Publication year - 1994
Publication title -
protein science
Language(s) - English
Resource type - Journals
SCImago Journal Rank - 3.353
H-Index - 175
eISSN - 1469-896X
pISSN - 0961-8368
DOI - 10.1002/pro.5560031020
Subject(s) - heteronuclear molecule , two dimensional nuclear magnetic resonance spectroscopy , chemistry , crystallography , nuclear magnetic resonance spectroscopy , spectroscopy , antiparallel (mathematics) , nuclear overhauser effect , nuclear magnetic resonance , stereochemistry , physics , quantum mechanics , magnetic field
The solution structure of the 92‐residue DNA‐binding domain of the heat shock transcription factor from Kluyveromyces lactis has been determined using multidimensional NMR methods. Three‐dimensional (3D) triple resonance, 1 H‐ 13 C‐ 13 C‐ 1 H total correlation spectroscopy, and 15 N‐separated total correlation spectroscopy‐heteronuclear multiple quantum correlation experiments were used along with various 2D spectra to make nearly complete assignments for the backbone and side‐chain 1 H, 15 N, and 13 C resonances.
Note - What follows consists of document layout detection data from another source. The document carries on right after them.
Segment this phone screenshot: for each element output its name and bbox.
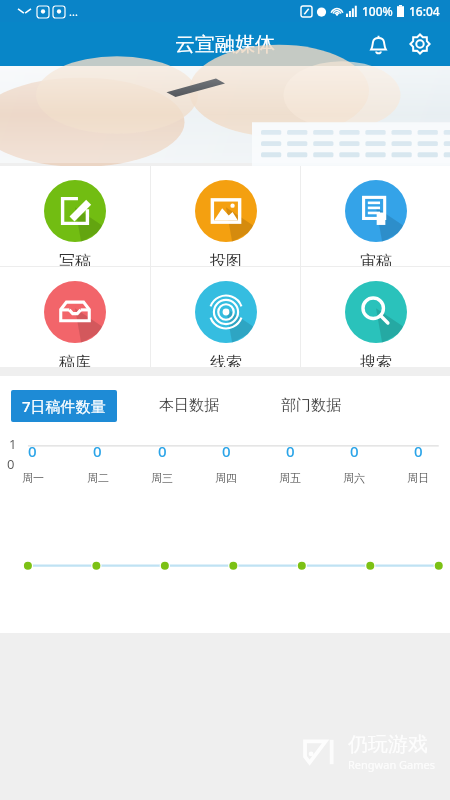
staticText: 本日数据 (159, 396, 219, 415)
button[interactable]: 7日稿件数量 (11, 390, 117, 422)
staticText: Rengwan Games (348, 757, 436, 772)
button[interactable]: Notifications (360, 26, 396, 62)
button[interactable]: 稿库 Archive (0, 267, 150, 367)
staticText: 写稿 (59, 252, 91, 266)
staticText: 0 (414, 441, 423, 461)
staticText: 周四 (215, 471, 237, 485)
staticText: 周三 (151, 471, 173, 485)
button[interactable]: 本日数据 (149, 390, 229, 421)
button[interactable]: 部门数据 (271, 390, 351, 421)
staticText: 7日稿件数量 (22, 396, 106, 416)
staticText: 稿库 (59, 353, 91, 367)
button[interactable]: 投图 Submit image (151, 166, 300, 266)
staticText: 投图 (210, 252, 242, 266)
button[interactable]: 审稿 Review (301, 166, 450, 266)
button[interactable]: 线索 Clues (151, 267, 300, 367)
button[interactable]: 写稿 Write (0, 166, 150, 266)
staticText: 1 (9, 435, 17, 453)
staticText: 仍玩游戏 (348, 732, 428, 757)
staticText: 云宣融媒体 (175, 32, 275, 57)
staticText: 线索 (210, 353, 242, 367)
staticText: 搜索 (360, 353, 392, 367)
staticText: 周六 (343, 471, 365, 485)
staticText: 部门数据 (281, 396, 341, 415)
staticText: 0 (28, 441, 37, 461)
staticText: 周日 (407, 471, 429, 485)
button[interactable]: Settings (402, 26, 438, 62)
staticText: ... (69, 4, 78, 19)
staticText: 审稿 (360, 252, 392, 266)
staticText: 周一 (22, 471, 44, 485)
staticText: 0 (286, 441, 295, 461)
staticText: 16:04 (409, 3, 440, 19)
staticText: 0 (222, 441, 231, 461)
button[interactable]: 搜索 Search (301, 267, 450, 367)
staticText: 0 (350, 441, 359, 461)
staticText: 0 (158, 441, 167, 461)
staticText: 0 (7, 455, 15, 473)
staticText: 0 (93, 441, 102, 461)
staticText: 周二 (87, 471, 109, 485)
staticText: 100% (362, 3, 393, 19)
staticText: 周五 (279, 471, 301, 485)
Five‐hundred eighty‐three NOE constraints identified in 3D 13 C‐ and l5 N‐separated NOE spectroscopy (NOESY)‐heteronuclear multiple quantum correlation spectra and a 4‐dimensional 13 C/ 13 C‐edited NOESY spectrum, along with 35 ø, 9 χ 1 , and 30 hydrogen bond constraints, were used to calculate 30 structures by a hybrid distance geometry/simulated annealing protocol, of which 24 were used for structural comparison. The calculations revealed that a 3‐helix bundle packs against a small 4‐stranded antiparallel β‐sheet. The backbone RMS deviation (RMSD) for the family of structures was 1.03 ± 0.19 Å with respect to the average structure. The topology is analogous to that of the C‐terminal domain of the catabolite gene activator protein and appears to be in the helix‐turn‐helix family of DNA‐binding proteins. The overall fold determined by the NMR data is consistent with recent crystallographic work on this domain (Harrison CJ, Bohm AA, Nelson HCM, 1994, Science 263 :224) as evidenced by RMSD between backbone atoms in the NMR and X‐ray structures of 1.77 ± 0.20 Å. Several differences were identified some of which may be due to protein‐protein interactions in the crystal.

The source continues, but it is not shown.